TASK DIRECTIONS :: Please report how many lines in the records below contain the word "автомобиля", and give nothing else.

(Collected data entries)

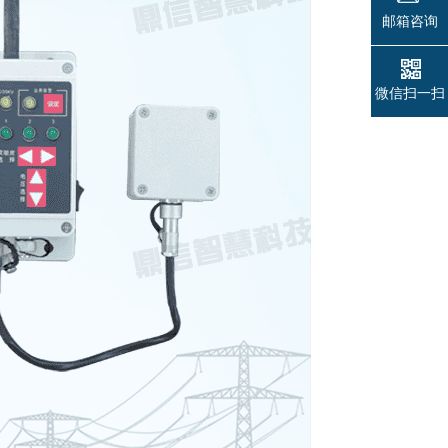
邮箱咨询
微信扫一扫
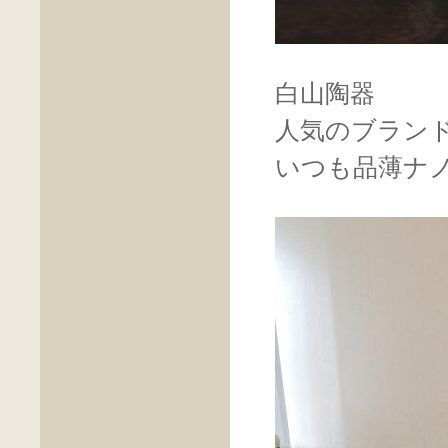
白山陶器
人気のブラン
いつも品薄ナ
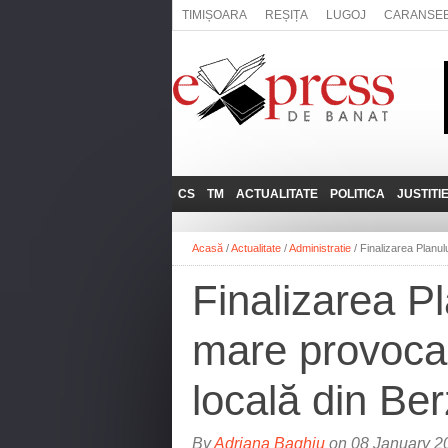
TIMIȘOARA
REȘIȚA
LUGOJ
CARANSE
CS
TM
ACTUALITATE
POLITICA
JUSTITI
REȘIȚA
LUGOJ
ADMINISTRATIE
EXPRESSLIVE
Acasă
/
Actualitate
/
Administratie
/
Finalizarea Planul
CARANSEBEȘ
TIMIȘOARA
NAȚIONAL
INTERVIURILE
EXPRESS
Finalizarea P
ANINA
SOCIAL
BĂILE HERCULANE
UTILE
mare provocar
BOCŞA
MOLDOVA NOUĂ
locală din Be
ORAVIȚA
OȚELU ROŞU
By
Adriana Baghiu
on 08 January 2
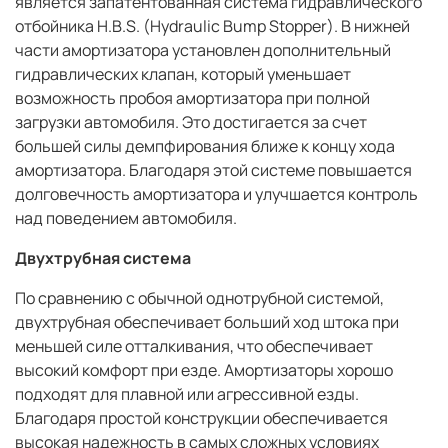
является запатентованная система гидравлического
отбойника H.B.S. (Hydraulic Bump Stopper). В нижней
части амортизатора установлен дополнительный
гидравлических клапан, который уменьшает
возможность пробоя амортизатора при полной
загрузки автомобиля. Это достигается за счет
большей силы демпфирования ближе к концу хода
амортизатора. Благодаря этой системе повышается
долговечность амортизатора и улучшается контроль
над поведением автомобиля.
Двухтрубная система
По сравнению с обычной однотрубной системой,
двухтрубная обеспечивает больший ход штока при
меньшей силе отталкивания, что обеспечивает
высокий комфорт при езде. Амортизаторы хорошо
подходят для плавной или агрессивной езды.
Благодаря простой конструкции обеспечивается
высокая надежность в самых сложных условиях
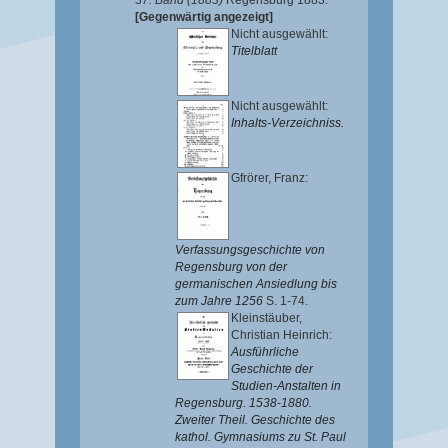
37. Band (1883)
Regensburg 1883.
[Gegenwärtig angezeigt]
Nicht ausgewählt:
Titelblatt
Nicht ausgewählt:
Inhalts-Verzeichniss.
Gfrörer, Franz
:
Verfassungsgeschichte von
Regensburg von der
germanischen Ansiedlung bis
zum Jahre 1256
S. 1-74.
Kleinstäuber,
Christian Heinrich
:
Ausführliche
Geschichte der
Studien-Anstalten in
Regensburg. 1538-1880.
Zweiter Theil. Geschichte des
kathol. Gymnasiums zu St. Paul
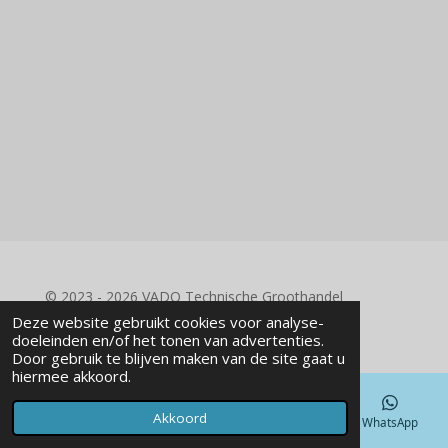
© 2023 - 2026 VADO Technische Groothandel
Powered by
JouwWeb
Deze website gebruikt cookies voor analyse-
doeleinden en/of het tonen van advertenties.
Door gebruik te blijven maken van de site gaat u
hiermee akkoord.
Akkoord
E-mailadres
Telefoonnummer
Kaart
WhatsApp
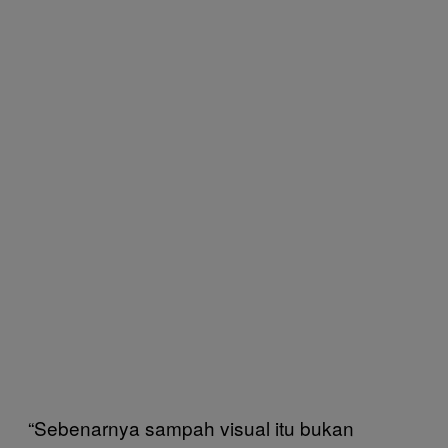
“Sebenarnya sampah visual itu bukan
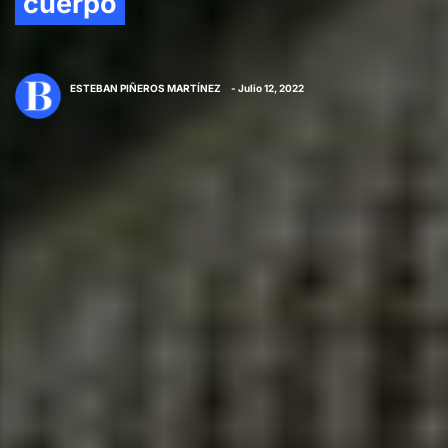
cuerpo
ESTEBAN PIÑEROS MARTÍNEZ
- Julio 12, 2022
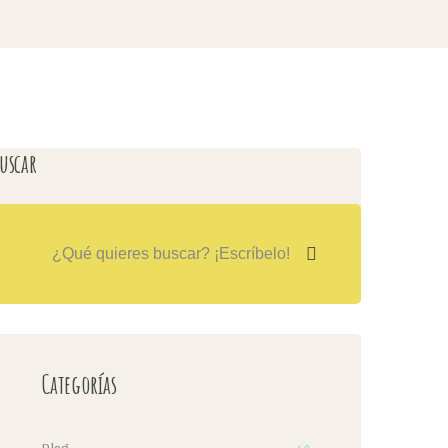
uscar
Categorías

...

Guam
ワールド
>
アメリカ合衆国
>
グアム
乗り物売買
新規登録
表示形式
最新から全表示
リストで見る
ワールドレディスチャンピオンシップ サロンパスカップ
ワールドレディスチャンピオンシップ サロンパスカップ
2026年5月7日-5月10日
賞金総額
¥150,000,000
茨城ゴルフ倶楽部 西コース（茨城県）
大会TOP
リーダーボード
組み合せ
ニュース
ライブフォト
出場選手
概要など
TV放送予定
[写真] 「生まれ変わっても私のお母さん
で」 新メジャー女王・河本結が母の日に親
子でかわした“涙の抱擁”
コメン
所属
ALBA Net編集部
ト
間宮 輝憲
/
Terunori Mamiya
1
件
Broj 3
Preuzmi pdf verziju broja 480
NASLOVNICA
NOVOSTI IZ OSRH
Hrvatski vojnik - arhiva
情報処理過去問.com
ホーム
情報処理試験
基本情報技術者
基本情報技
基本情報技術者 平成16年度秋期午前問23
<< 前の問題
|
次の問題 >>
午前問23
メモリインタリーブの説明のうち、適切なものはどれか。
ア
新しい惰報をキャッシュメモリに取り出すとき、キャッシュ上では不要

RESPONSE BELOW :: 2